The how, when and by whom relief can be claimed on losses.


Who is eligible?

Relief is available under section 253 of TCGA 1992 where a loan:

  • is made to a UK-resident borrower (if the loan is made before 24 January 2019) or to non-UK resident borrowers since that date
  • is wholly for the purposes of a trade or to set up a tradeas long as they start trading
  • has not been assigned by the lender any right to recover that amount
  • is between the lender and the borrower who are not spouses or civil partners or companies in the same group when the loan was made or at any subsequent time CG65951
  • becomes irrecoverable.


A trade includes ‘a profession or vocation’, but it does not include money lending. For example, if a director lends the money to the company for the purchase of an investment property, this loan will be categorised as a non-qualifying loan for claim under s253 of TCGA 1992 and relief may not be available. The general rule of capital losses is that they can only be offset against capital gains.


Who can claim?

Capital loss relief can only be claimed by the taxpayer who made the loan. It was decided in HMRC Execs of Mr Jeffrey Leadley [2017] UKUT 0111  by the Upper Tribunal (UT) where UT overturned the original decision of the First-Tier Tribunal (FTT) and established that executors of the deceased taxpayer were not entitled to make a claim under section 253 if the loan was already irrecoverable before the death of the lender.

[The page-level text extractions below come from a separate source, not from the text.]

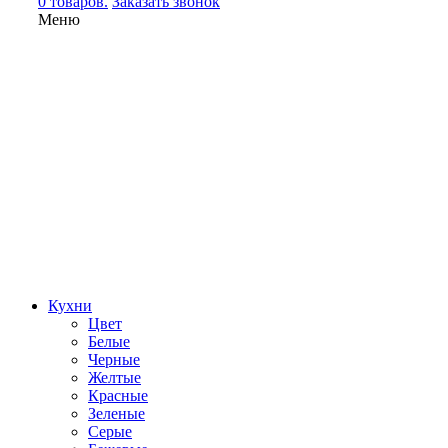
0 товаров.
Заказать звонок
Меню
Кухни
Цвет
Белые
Черные
Желтые
Красные
Зеленые
Серые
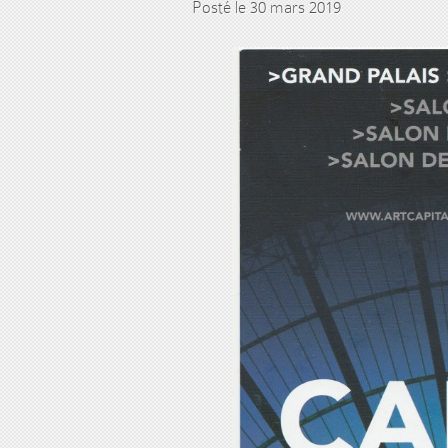
Posté le 30 mars 2019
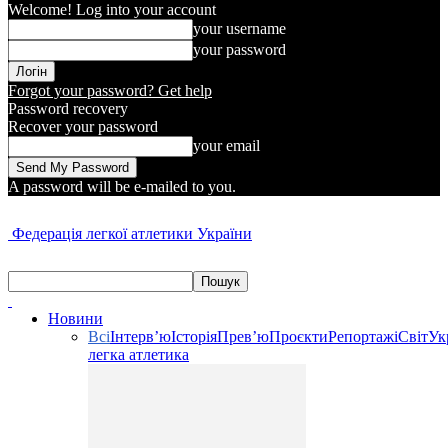
Welcome! Log into your account
your username
your password
Forgot your password? Get help
Password recovery
Recover your password
your email
A password will be e-mailed to you.
Федерація легкої атлетики України
Новини
Всі
Інтерв’ю
Історія
Прев’ю
Проєкти
Репортажі
Світ
Ук
легка атлетика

Is your loan actually irrecoverable?

Relief is only due if the loan has become irrecoverable. HMRC looks closely at this type of relationship to ensure it meets the criteria for the relief. To satisfy the criteria, the claimant must be able to demonstrate:

  • that the borrower cannot repay the loan at the date the claim is made
  • that there was no reasonable prospect of the loan ever being repaid. If the borrower continues to trade this test is unlikely to be satisfied
  • that there was no indication at the time of lending the money that this would not be recovered
  • that the purpose of the arrangement involving the loan was not to secure tax relief.

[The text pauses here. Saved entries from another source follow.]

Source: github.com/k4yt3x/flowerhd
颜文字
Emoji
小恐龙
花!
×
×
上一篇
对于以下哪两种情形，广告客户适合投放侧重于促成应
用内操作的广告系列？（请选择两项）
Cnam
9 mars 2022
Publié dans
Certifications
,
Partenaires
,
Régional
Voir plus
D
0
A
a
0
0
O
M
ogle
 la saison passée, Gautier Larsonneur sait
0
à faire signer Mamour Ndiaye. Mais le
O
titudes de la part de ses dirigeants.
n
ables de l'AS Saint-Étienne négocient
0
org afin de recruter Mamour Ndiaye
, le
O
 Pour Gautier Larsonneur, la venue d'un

 When can you claim relief?

The relief is given by treating the amount outstanding as an allowable loss. Normally, you cannot claim that only part of the amount outstanding on a loan has become irrecoverable. You can make a claim if:

  • the borrower has been placed in bankruptcy, receivership or liquidation
  • the receiver or liquidator has announced an anticipated dividend in respect of unsecured debts and has indicated that no further dividends are likely
  • the amount of loan has been written off or released by waiver.


Relief may therefore be claimed against capital gains of the year of claim or carried-forward to the first available gains of subsequent tax years.


After the loan has become irrecoverable, the loss needs to be claimed within four years of the end of the tax year in which the loss crystallises. The loss will arise:

  • at the time you make the claim or, if you want
  • for capital gains tax purposes, the earlier time falls not more than two years before the beginning of the year of assessment in which the claim is made; or
  • for corporation tax purposes, the earlier time falls on or after the first day of the earliest accounting period ending not more than two years before the time of the claim. 


On this basis, your client could make a claim for the current tax year (2019/20), but also for either of the two preceding tax years 2017/18 or 2018/19 if this were more beneficial, providing that it can be shown that the loan was irrecoverable in the earlier years.


Do you have to pay back if recovered in future?

If you recover any amount for which you have claimed relief the amount you receive is treated as a chargeable gain. The chargeable gain arises in the tax year the payment is received and at the time of recovery.